Researchers at the West Coast Metabolomics Center at University of California-Davis are working to identify biomarkers that could be the basis of early tests for lung cancer. Oliver Fiehn, director of the Metabolomics Center, project scientist William Wikoff, and colleagues set out to look for biomarkers of developing lung cancer in blood from patients. In order to find early biomarkers for lung cancer, the research team needed to examine blood samples from individuals who developed the disease months or years before they were diagnosed and accessed samples from the CARET clinical trial.

According to the Science Daily news report, Wikoff and Fiehn found that the molecule diacetylspermine was almost doubled in serum collected from patients up to six months before they were diagnosed with lung cancer, compared to healthy controls, by applying metabolomics.

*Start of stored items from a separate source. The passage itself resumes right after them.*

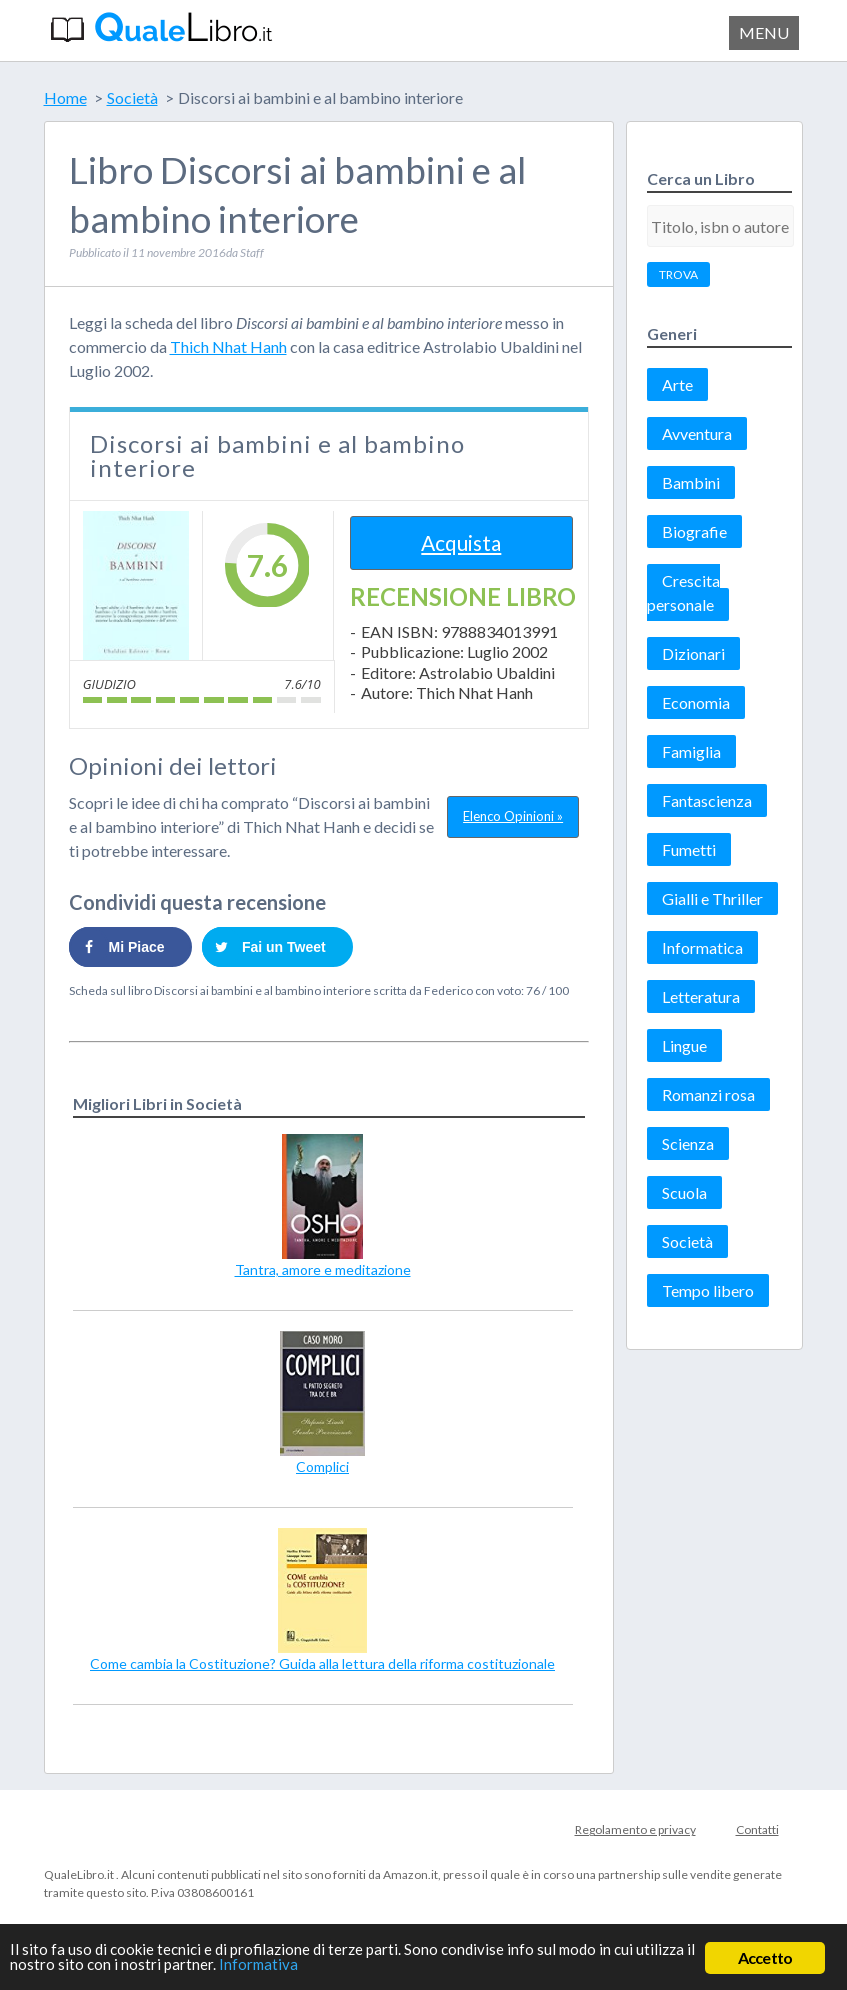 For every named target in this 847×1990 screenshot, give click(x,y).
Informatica (702, 947)
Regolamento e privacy (635, 1829)
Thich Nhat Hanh (228, 346)
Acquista (461, 542)
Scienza (688, 1143)
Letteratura (701, 996)
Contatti (757, 1829)
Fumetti (689, 849)
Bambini (691, 482)
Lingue (684, 1045)
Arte (677, 384)
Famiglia (691, 751)
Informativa (380, 1968)
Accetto (765, 1957)
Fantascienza (707, 800)
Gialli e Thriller (712, 898)
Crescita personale (683, 592)
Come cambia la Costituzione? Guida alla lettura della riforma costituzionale (322, 1663)
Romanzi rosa (708, 1094)
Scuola (684, 1192)
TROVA (678, 274)
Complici (322, 1466)
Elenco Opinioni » (513, 816)
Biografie (694, 531)
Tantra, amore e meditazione (323, 1269)
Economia (696, 702)
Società (687, 1241)
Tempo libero (708, 1290)
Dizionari (693, 653)
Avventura (697, 433) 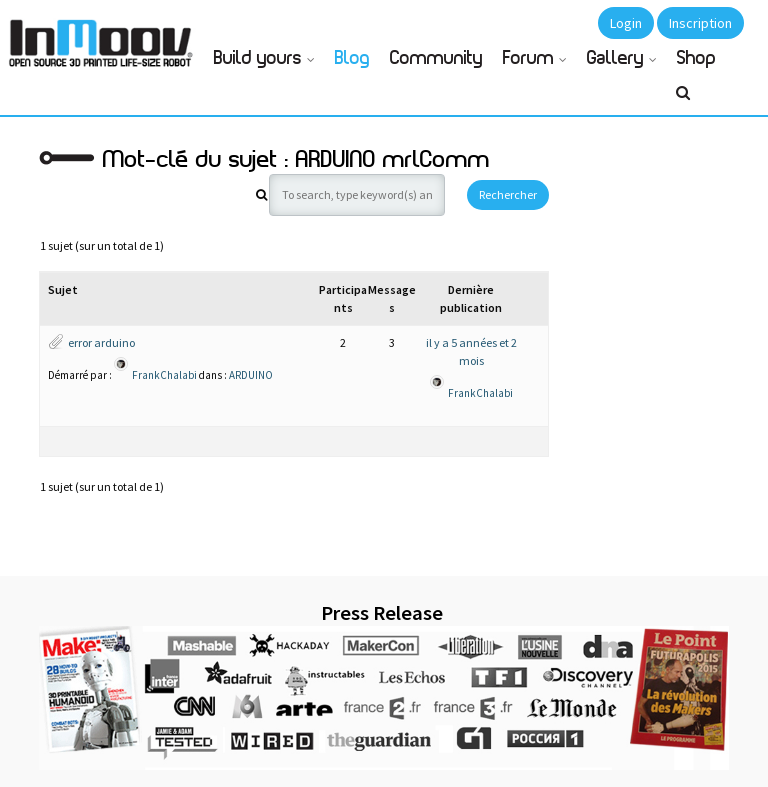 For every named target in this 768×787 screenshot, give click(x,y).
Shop (696, 59)
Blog (352, 59)
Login (626, 23)
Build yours (258, 59)
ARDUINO (251, 374)
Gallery (615, 59)
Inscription (700, 23)
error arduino (101, 342)
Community (436, 59)
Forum (528, 59)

Metabolomics is an approach that involves all the biochemical products of metabolism in cells and tissues at the same time.

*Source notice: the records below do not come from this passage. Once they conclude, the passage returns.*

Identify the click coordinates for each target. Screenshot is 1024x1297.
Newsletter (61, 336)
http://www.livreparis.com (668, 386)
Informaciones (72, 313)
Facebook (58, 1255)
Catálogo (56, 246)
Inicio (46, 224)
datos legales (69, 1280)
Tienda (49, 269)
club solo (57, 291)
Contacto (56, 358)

The researchers then combined diacetylspermine with the previously identified biomarker pro-surfactant protein B (pro-SFTPB), a protein. The team tested for both markers in another set of sera collected from CARET patients’ months before they developed lung cancer.

“Early diagnosis is the key to fighting lung cancer,” Fiehn says. “Individually, the markers were about 70% predictive but in combination, that rose to 80%.” Essentially, eight out of 10 people with early-stage cancer would be correctly identified by the combined test. The Science Daily news report notes that if the double biomarker were in use as a clinical test, those patients could then be referred for a low-dose CT scan to confirm the presence of cancer.